What you have to do: In full and without alteration, print the records below, minus any images.
##########
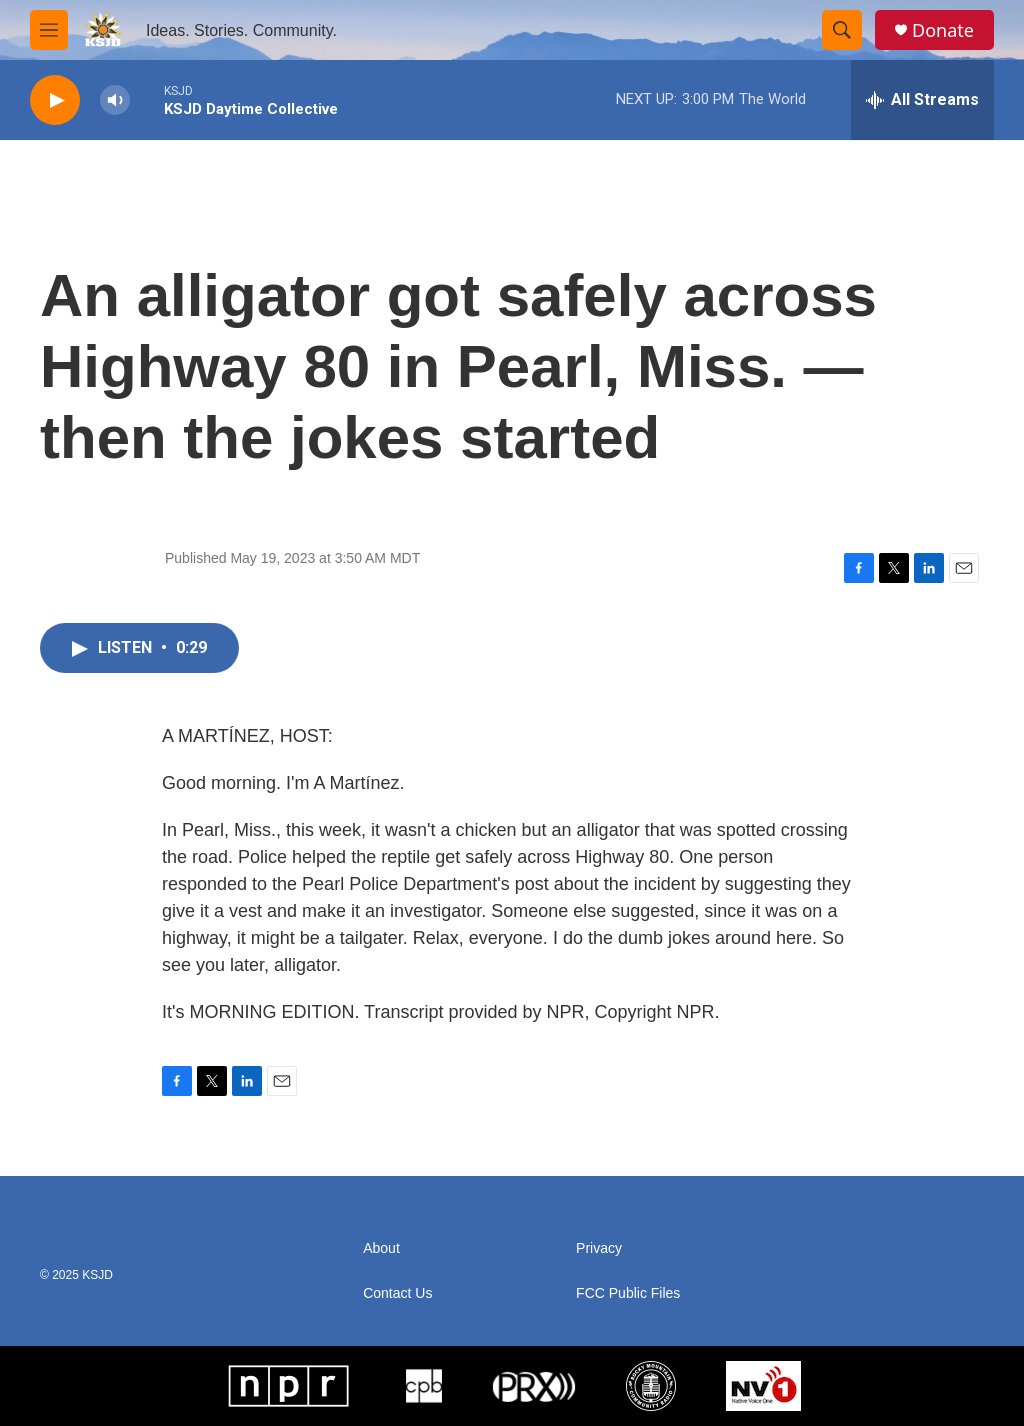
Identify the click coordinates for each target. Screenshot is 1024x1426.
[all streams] (922, 100)
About (381, 1248)
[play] (55, 100)
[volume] (115, 100)
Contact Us (397, 1293)
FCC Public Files (628, 1293)
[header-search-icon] (842, 30)
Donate (943, 30)
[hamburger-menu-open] (49, 30)
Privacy (599, 1248)
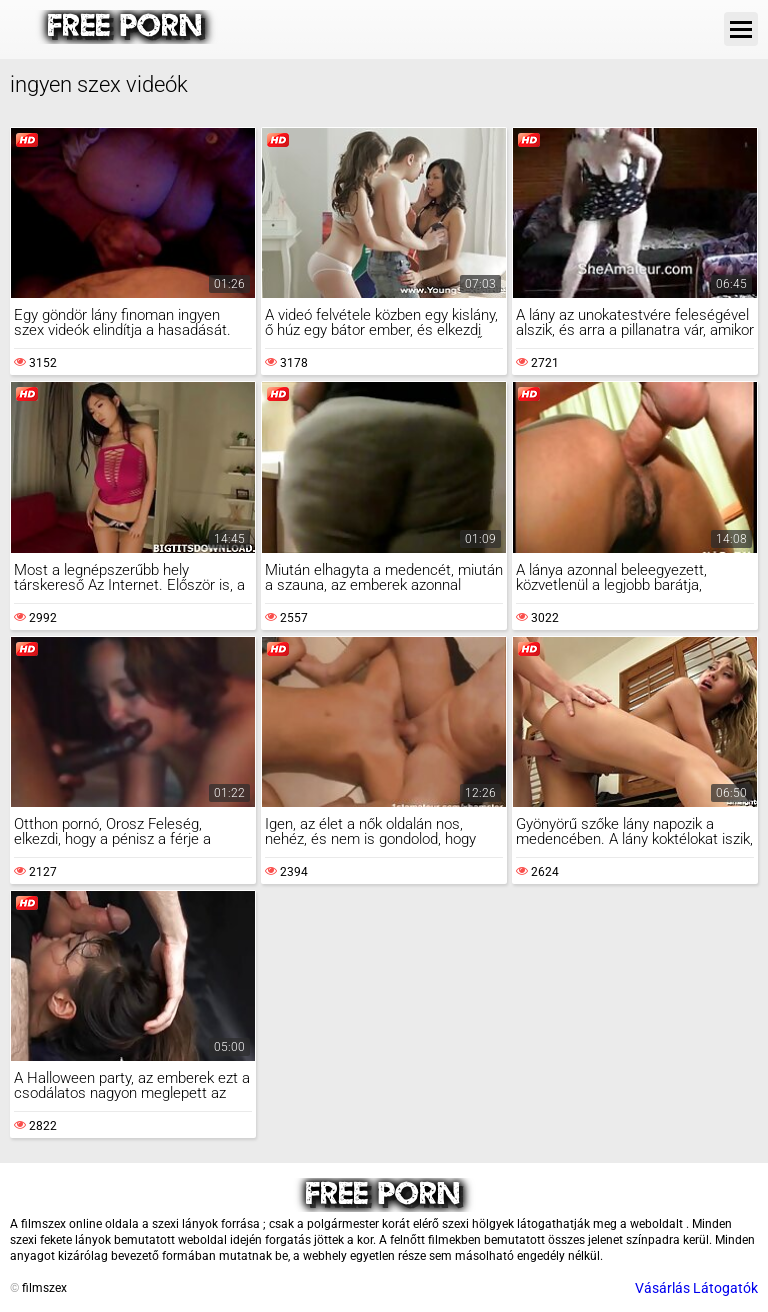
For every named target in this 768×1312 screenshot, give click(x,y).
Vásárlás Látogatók (696, 1288)
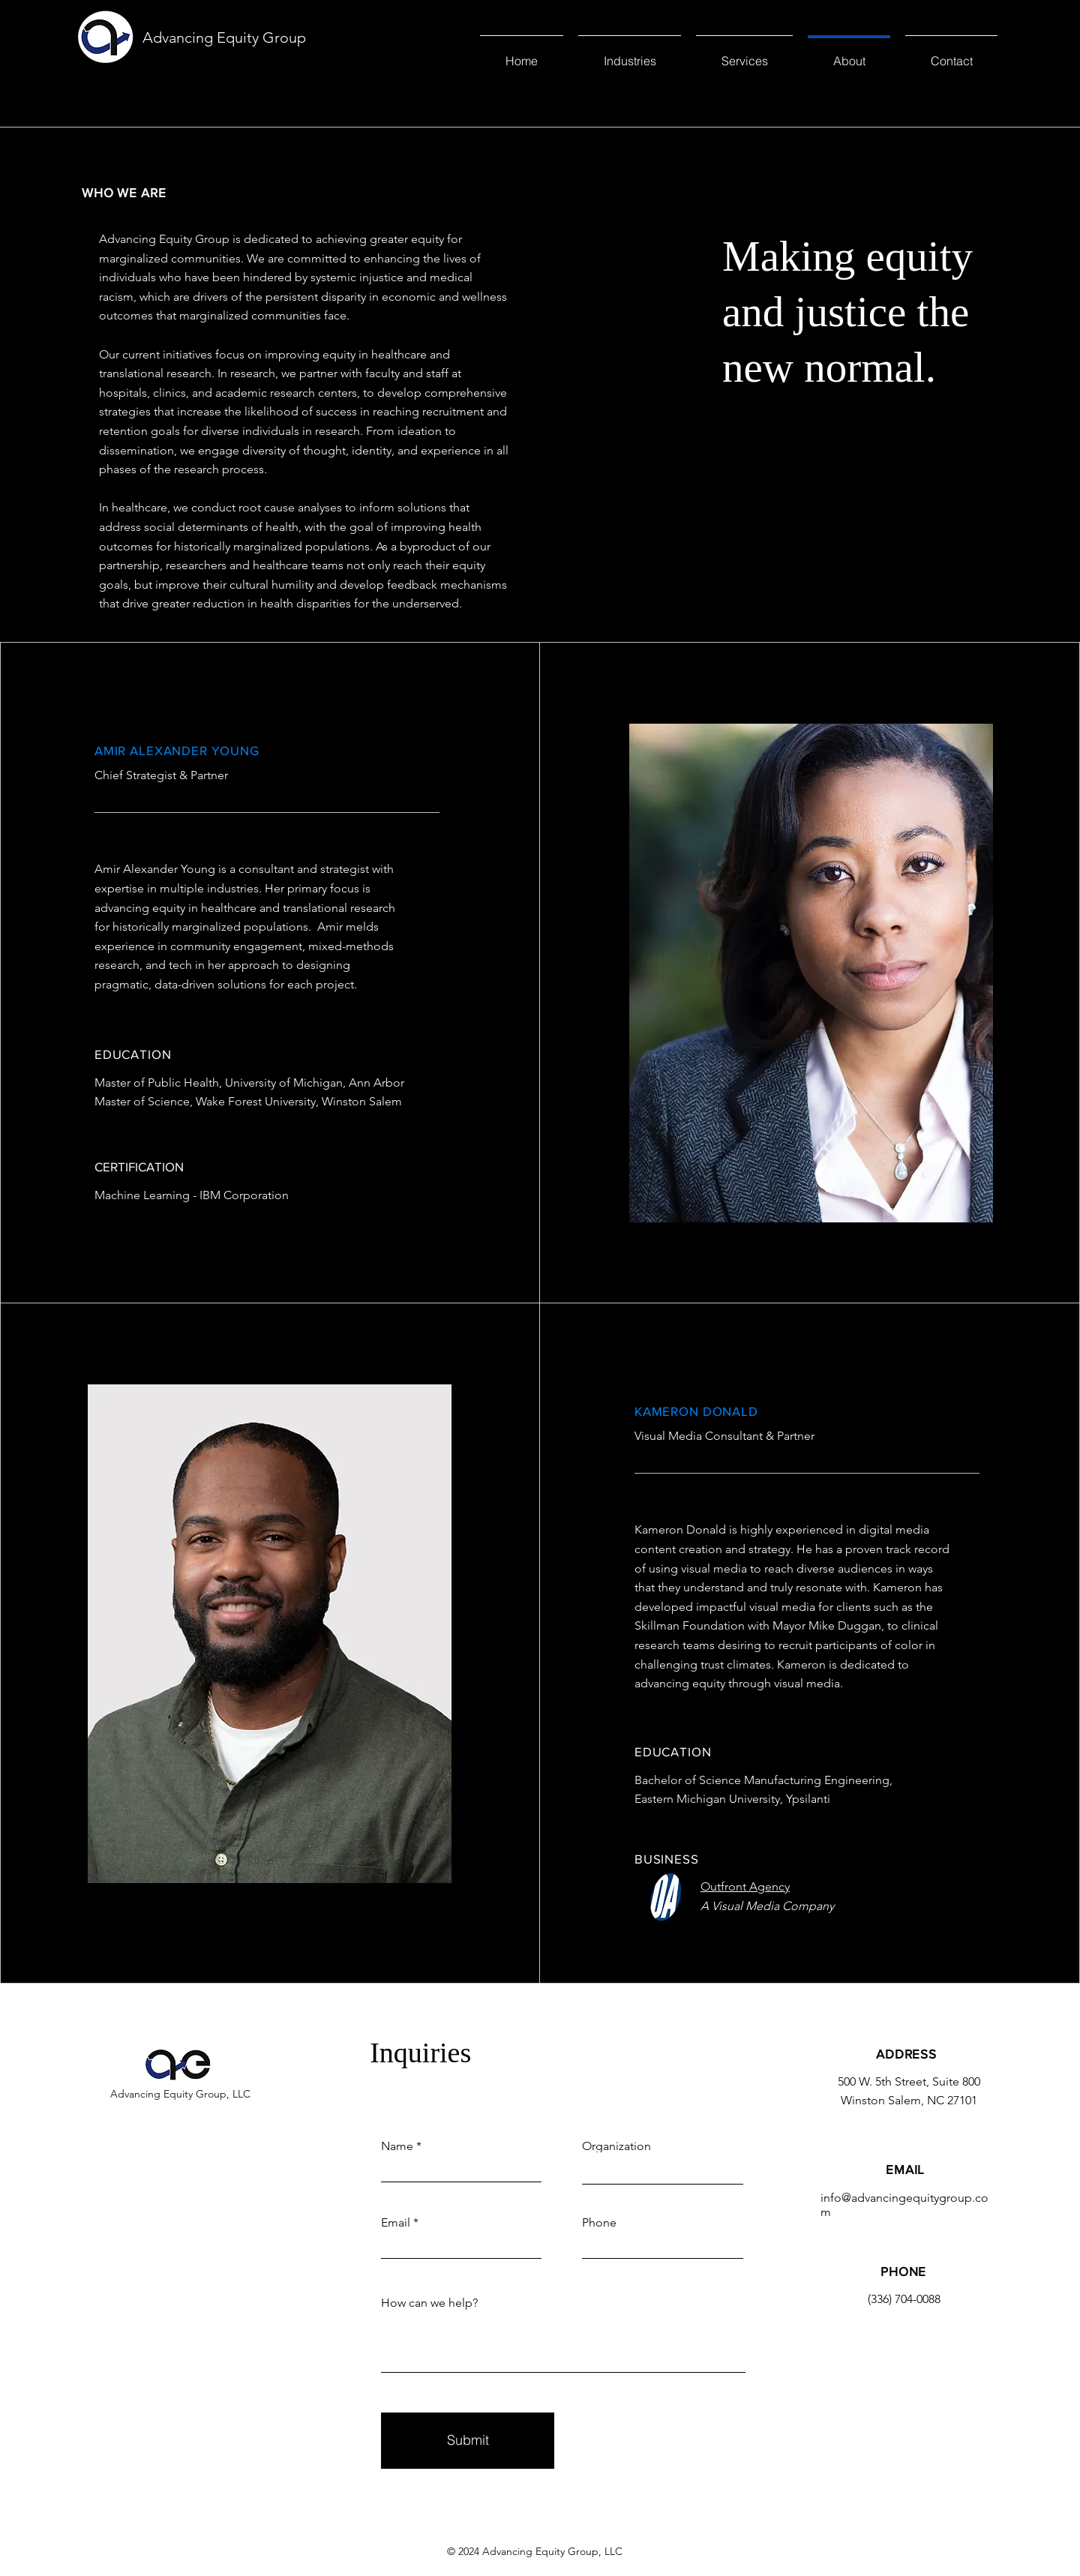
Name (397, 2146)
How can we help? (429, 2303)
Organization (616, 2146)
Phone (599, 2223)
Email (395, 2223)
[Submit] (467, 2441)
##########
Task answer:
Identify the click coordinates for each target. Screenshot is 1024x1426.
[all streams] (922, 100)
About (381, 1248)
[play] (55, 100)
[volume] (115, 100)
Contact Us (397, 1293)
FCC Public Files (628, 1293)
[header-search-icon] (842, 30)
Donate (943, 30)
[hamburger-menu-open] (49, 30)
Privacy (599, 1248)
For every named target in this 768×1312 screenshot, give click(x,y).
Vásárlás Látogatók (696, 1288)
Name (397, 2146)
How can we help? (429, 2303)
Organization (616, 2146)
Phone (599, 2223)
Email (395, 2223)
[Submit] (467, 2441)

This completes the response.